Now, however, as he watched the plane turn circles overhead, none of it seemed to matter. He had finally embarked on the personal project that had brought him to Bastrop to begin with: Operation Counter Jade Helm, his plan to monitor the real Jade Helm with civilian volunteers. With him at his observation post were a few key members of CJH’s Texas chapter: Eric Johnston, a retired sheriff’s deputy with a pistol on his hip; Larry Fortney, a sunburned home-improvement guy from the Fort Worth metro area; and Fortney’s wife, Mary Pat, who told me as we wilted in the heat of mid-July that she had signed up with Lanteri not because she feared, as many Texans did, that the Jade Helm troops were going to invade the Lone Star State, but rather because of some deeply felt beliefs about her freedoms as a citizen and how they might be threatened by the New World Order.

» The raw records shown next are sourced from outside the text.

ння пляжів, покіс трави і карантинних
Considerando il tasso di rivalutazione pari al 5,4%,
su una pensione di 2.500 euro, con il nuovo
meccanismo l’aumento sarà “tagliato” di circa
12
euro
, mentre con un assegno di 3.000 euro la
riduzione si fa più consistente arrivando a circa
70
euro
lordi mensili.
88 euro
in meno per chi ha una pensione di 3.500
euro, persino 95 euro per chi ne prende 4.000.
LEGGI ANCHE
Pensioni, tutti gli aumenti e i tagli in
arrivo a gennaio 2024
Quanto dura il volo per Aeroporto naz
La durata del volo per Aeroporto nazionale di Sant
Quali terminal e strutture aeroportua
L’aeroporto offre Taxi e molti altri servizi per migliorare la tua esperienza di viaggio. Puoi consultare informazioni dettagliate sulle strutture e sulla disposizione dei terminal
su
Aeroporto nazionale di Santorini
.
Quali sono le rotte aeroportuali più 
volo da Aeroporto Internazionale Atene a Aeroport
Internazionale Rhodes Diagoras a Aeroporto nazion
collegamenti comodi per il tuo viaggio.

The team had come together just two hours earlier at a rendezvous near Bastrop’s biggest landmark, the local county courthouse on Pecan Street. Johnston, who had recently quit drinking, but still held a job doing “clean-up” at a tavern, arrived from work in his pickup truck. After a quick greeting, he and Lanteri squatted on the sidewalk to study a map of Texas. Lanteri had received a piece of “intel” about a convoy of vehicles, five hours out of town, moving near a place called Caddo Lake. He reasoned that the troops had been inserted at the lake by parachute or boat drop and were perhaps traveling toward Bastrop with a crew of friendly ranchers. Though there wasn’t much in the way of actual fact to back this theory up, Lanteri conjectured that the Jade Helm soldiers were headed toward Camp Swift.

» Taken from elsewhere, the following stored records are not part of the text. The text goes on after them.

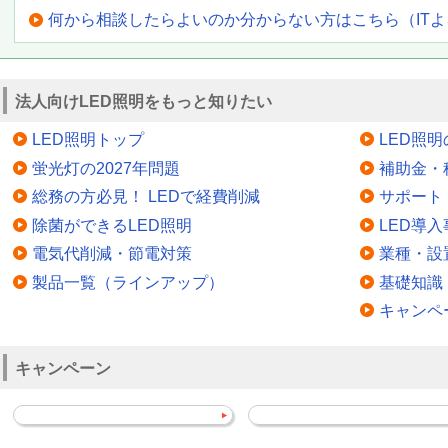
何から相談したらよいのか分からない方はこちら（IT
法人向けLED照明をもっと知りたい
LED照明トップ
LED照
蛍光灯の2027年問題
補助金・
総務の方必見！ LEDで経費削減
サポート
除菌ができるLED照明
LED導入
電気代削減・節電対策
業種・設
製品一覧（ラインアップ）
基礎知識
キャンペ
キャンペーン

So when the Fortneys got to the courthouse — Mary Pat in a tank top, Larry in a Harley shirt — everyone drove off toward the base. After briefly getting lost, they eventually reached the Citgo station and arranged themselves in its parking lot, across a highway from Camp Swift. Motorists came and went, unhooking gas pumps and buying little sundries, but the base was deathly silent: a muted space of military monuments and seemingly vacant Quonset huts. For the better part of an hour, nothing happened; cars whizzed by on Highway 95, a windsock rippled, the Texas sun beat down. And that’s when the airplane suddenly appeared.